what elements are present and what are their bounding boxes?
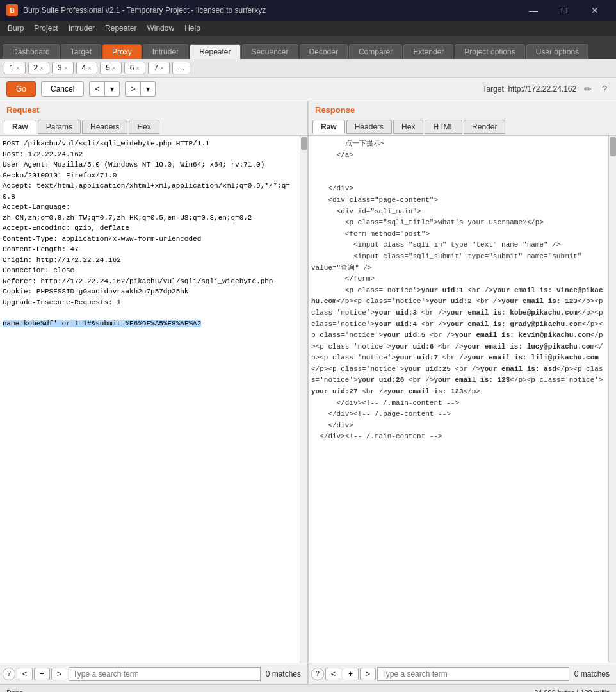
request-text-content[interactable]: POST /pikachu/vul/sqli/sqli_widebyte.php… bbox=[0, 136, 300, 663]
cancel-button[interactable]: Cancel bbox=[41, 81, 84, 97]
request-scrollbar[interactable] bbox=[300, 136, 307, 663]
request-panel: Request Raw Params Headers Hex POST /pik… bbox=[0, 101, 309, 684]
res-tab-headers[interactable]: Headers bbox=[346, 120, 392, 134]
response-text-content[interactable]: 点一下提示~ </a> </div> <div class="page-cont… bbox=[309, 136, 608, 663]
res-tab-hex[interactable]: Hex bbox=[393, 120, 423, 134]
req-tab-headers[interactable]: Headers bbox=[82, 120, 127, 134]
res-tab-raw[interactable]: Raw bbox=[312, 120, 345, 134]
tab-proxy[interactable]: Proxy bbox=[102, 44, 142, 59]
request-search-next-plus[interactable]: + bbox=[34, 668, 50, 680]
menubar: Burp Project Intruder Repeater Window He… bbox=[0, 21, 616, 36]
close-tab-3[interactable]: × bbox=[64, 65, 68, 72]
num-tab-1[interactable]: 1× bbox=[4, 62, 26, 74]
back-nav-group: < ▾ bbox=[89, 81, 120, 97]
req-tab-raw[interactable]: Raw bbox=[4, 120, 36, 134]
go-button[interactable]: Go bbox=[6, 81, 36, 97]
close-button[interactable]: ✕ bbox=[580, 0, 610, 21]
forward-button[interactable]: > bbox=[125, 81, 141, 97]
close-tab-4[interactable]: × bbox=[88, 65, 92, 72]
response-tabs: Raw Headers Hex HTML Render bbox=[309, 119, 616, 136]
num-tab-7[interactable]: 7× bbox=[148, 62, 170, 74]
req-tab-params[interactable]: Params bbox=[38, 120, 81, 134]
target-label: Target: http://172.22.24.162 bbox=[482, 85, 576, 94]
titlebar-title: Burp Suite Professional v2.1 - Temporary… bbox=[23, 6, 266, 15]
tab-dashboard[interactable]: Dashboard bbox=[3, 44, 60, 59]
tab-extender[interactable]: Extender bbox=[403, 44, 453, 59]
titlebar-controls[interactable]: — □ ✕ bbox=[519, 0, 610, 21]
num-tab-4[interactable]: 4× bbox=[76, 62, 98, 74]
num-tab-3[interactable]: 3× bbox=[52, 62, 74, 74]
tab-repeater[interactable]: Repeater bbox=[190, 44, 240, 59]
response-scrollbar[interactable] bbox=[608, 136, 616, 663]
tab-intruder[interactable]: Intruder bbox=[143, 44, 188, 59]
request-search-help[interactable]: ? bbox=[3, 668, 15, 680]
menu-intruder[interactable]: Intruder bbox=[63, 22, 100, 34]
response-search-next[interactable]: > bbox=[360, 668, 376, 680]
toolbar: Go Cancel < ▾ > ▾ Target: http://172.22.… bbox=[0, 78, 616, 101]
num-tabbar: 1× 2× 3× 4× 5× 6× 7× ... bbox=[0, 59, 616, 78]
status-right: 34,698 bytes | 109 millis bbox=[534, 689, 610, 693]
response-scroll-thumb[interactable] bbox=[610, 137, 616, 156]
close-tab-2[interactable]: × bbox=[40, 65, 44, 72]
maximize-button[interactable]: □ bbox=[549, 0, 579, 21]
response-search-prev[interactable]: < bbox=[325, 668, 341, 680]
response-panel-title: Response bbox=[309, 101, 616, 119]
tab-decoder[interactable]: Decoder bbox=[300, 44, 348, 59]
tab-project-options[interactable]: Project options bbox=[455, 44, 524, 59]
menu-repeater[interactable]: Repeater bbox=[100, 22, 142, 34]
request-tabs: Raw Params Headers Hex bbox=[0, 119, 307, 136]
tab-sequencer[interactable]: Sequencer bbox=[242, 44, 298, 59]
titlebar-left: B Burp Suite Professional v2.1 - Tempora… bbox=[6, 4, 266, 16]
close-tab-6[interactable]: × bbox=[136, 65, 140, 72]
req-tab-hex[interactable]: Hex bbox=[129, 120, 159, 134]
request-panel-title: Request bbox=[0, 101, 307, 119]
num-tab-2[interactable]: 2× bbox=[28, 62, 50, 74]
menu-burp[interactable]: Burp bbox=[3, 22, 29, 34]
menu-help[interactable]: Help bbox=[179, 22, 206, 34]
target-help-button[interactable]: ? bbox=[599, 83, 610, 95]
back-button[interactable]: < bbox=[89, 81, 105, 97]
main-tabbar: Dashboard Target Proxy Intruder Repeater… bbox=[0, 36, 616, 59]
res-tab-html[interactable]: HTML bbox=[425, 120, 462, 134]
edit-target-button[interactable]: ✏ bbox=[581, 83, 594, 95]
status-left: Done bbox=[6, 689, 23, 693]
request-matches-label: 0 matches bbox=[262, 670, 305, 679]
request-search-bar: ? < + > 0 matches bbox=[0, 663, 307, 684]
close-tab-1[interactable]: × bbox=[16, 65, 20, 72]
request-search-prev[interactable]: < bbox=[17, 668, 33, 680]
close-tab-5[interactable]: × bbox=[112, 65, 116, 72]
forward-dropdown-button[interactable]: ▾ bbox=[141, 81, 156, 97]
num-tab-5[interactable]: 5× bbox=[100, 62, 122, 74]
titlebar: B Burp Suite Professional v2.1 - Tempora… bbox=[0, 0, 616, 21]
tab-target[interactable]: Target bbox=[61, 44, 101, 59]
minimize-button[interactable]: — bbox=[519, 0, 548, 21]
request-scroll-thumb[interactable] bbox=[301, 137, 307, 150]
request-search-next[interactable]: > bbox=[51, 668, 67, 680]
close-tab-7[interactable]: × bbox=[160, 65, 164, 72]
response-search-next-plus[interactable]: + bbox=[343, 668, 359, 680]
tab-user-options[interactable]: User options bbox=[526, 44, 588, 59]
request-content-area: POST /pikachu/vul/sqli/sqli_widebyte.php… bbox=[0, 136, 307, 663]
response-search-input[interactable] bbox=[377, 667, 569, 681]
back-dropdown-button[interactable]: ▾ bbox=[105, 81, 120, 97]
forward-nav-group: > ▾ bbox=[125, 81, 156, 97]
menu-window[interactable]: Window bbox=[142, 22, 179, 34]
more-tabs-button[interactable]: ... bbox=[172, 62, 190, 74]
response-panel: Response Raw Headers Hex HTML Render 点一下… bbox=[309, 101, 616, 684]
menu-project[interactable]: Project bbox=[29, 22, 63, 34]
response-content-area: 点一下提示~ </a> </div> <div class="page-cont… bbox=[309, 136, 616, 663]
main-area: Request Raw Params Headers Hex POST /pik… bbox=[0, 101, 616, 684]
statusbar: Done 34,698 bytes | 109 millis bbox=[0, 684, 616, 692]
request-highlighted-param: name=kobe%df' or 1=1#&submit=%E6%9F%A5%E… bbox=[3, 320, 201, 327]
res-tab-render[interactable]: Render bbox=[464, 120, 505, 134]
num-tab-6[interactable]: 6× bbox=[124, 62, 146, 74]
tab-comparer[interactable]: Comparer bbox=[349, 44, 402, 59]
response-matches-label: 0 matches bbox=[571, 670, 613, 679]
request-search-input[interactable] bbox=[69, 667, 261, 681]
response-search-bar: ? < + > 0 matches bbox=[309, 663, 616, 684]
app-icon: B bbox=[6, 4, 18, 16]
response-search-help[interactable]: ? bbox=[311, 668, 324, 680]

+++

HOW TO COMPLETE THIS TASK
All that is needed is how many lines of the listing hold the word "bytes", stated as one number.

TASK ANSWER
2